Вместо ответа незнакомец посмотрел на Кмицица и спросил невозмутимо:
— А почему это ты, пан, говоришь «тоже», коли сам не то что не бежишь от них, а едешь прямо к ним и лошадей станешь им продавать, если только они силой их не отберут?
Кмициц пожал плечами.
— Я потому сказал «тоже», — ответил он, — что в Ленге видал много шляхтичей, которые укрывались от шведов, а что до меня, так если бы им все так усердно служили, как я хочу служить, они бы, думаю, тут не засиделись.
— И ты не боишься говорить такие речи? — спросил незнакомец.
— Не боюсь, я тоже не трусливого десятка, да и ты, вельможный пан, едешь в Щучин, а в той стороне все говорят, что думают, дай-то бог, чтоб от слов да скорее перешли к делу.
— Я вижу, ты хоть и простой шляхтич, однако человек умный! — повторил незнакомец. — Но коль ты не любишь так шведов, почему же уходишь от хоругвей, которые подняли мятеж против гетмана? Разве они взбунтовались потому, что им жалованье задержали, или потому, что они смутьяны? Нет, они взбунтовались потому, что не хотели служить гетману и шведам! Бедные солдаты, им лучше было остаться у гетмана, а ведь вот же предпочли они, чтоб их бунтовщиками называли, предпочли голод, лишения и иную пагубу, а не выступили против короля. Что со шведами у них дело дойдет до войны — это как пить дать, а может и дошло бы уже, да не добрались шведы до этого угла. А ты погоди, доберутся, залезут сюда, тогда увидишь!
— И я так думаю, что война раньше всего здесь начнется, — сказал Кмициц.

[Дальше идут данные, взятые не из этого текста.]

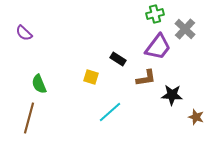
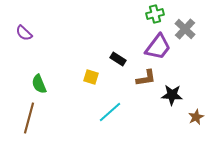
brown star: rotated 28 degrees clockwise
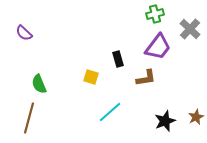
gray cross: moved 5 px right
black rectangle: rotated 42 degrees clockwise
black star: moved 7 px left, 26 px down; rotated 25 degrees counterclockwise
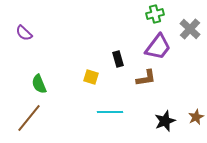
cyan line: rotated 40 degrees clockwise
brown line: rotated 24 degrees clockwise
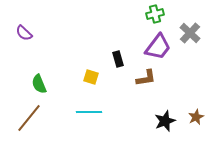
gray cross: moved 4 px down
cyan line: moved 21 px left
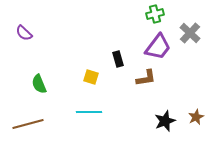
brown line: moved 1 px left, 6 px down; rotated 36 degrees clockwise
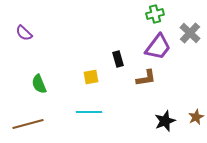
yellow square: rotated 28 degrees counterclockwise
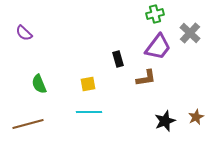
yellow square: moved 3 px left, 7 px down
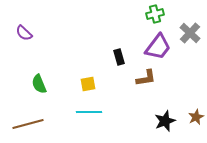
black rectangle: moved 1 px right, 2 px up
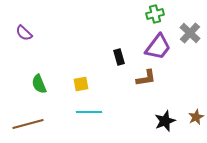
yellow square: moved 7 px left
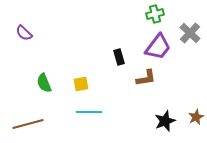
green semicircle: moved 5 px right, 1 px up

— Но коль ты так думаешь, коль и впрямь не любишь шведов, — а я по глазам вижу, что ты говоришь правду, я ведь насквозь тебя вижу, — так почему же ты не пристанешь к этим честным солдатам? Разве не самое время для этого, разве не нужны им руки и сабли? Немало служит там честных людей, что не захотели променять своего короля на чужого, и будет их все больше и больше. Ты, пан, едешь из тех краев, где шведов еще не изведали, но кто изведал их, горькими плачет слезами. В Великой Польше, хоть она и добровольно сдалась, шведы уже ломают шляхте пальцы в курках мушкетов, и грабят народ, и добро отымают насильно, забирают все, что только могут. В здешнем воеводстве порядки не лучше. Генерал Стенбок издал манифест, чтобы люди спокойно сидели по домам, тогда, мол, солдаты ни их самих не тронут, ни ихнего добра. Какое там! Генерал свое долбит, а начальники поменьше свое, так что никто не может поручиться ни за завтрашний день, ни за целость и сохранность своего имущества. А ведь всяк хочет радоваться на свое богатство, спокойно владеть им и жить хорошо. А тут является какой-то чужак и говорит: «Дай!» Не дашь, так найдет вину за тобой, чтобы выкинуть тебя из твоего гнезда, а то и вины искать не станет, просто голову срубит с плеч. Много уже у нас таких, что горючие слезы льют, вспоминая прежнего своего государя, и все в горе с надеждой взирают на конфедератов, не принесут ли они спасения отчизне и гражданам…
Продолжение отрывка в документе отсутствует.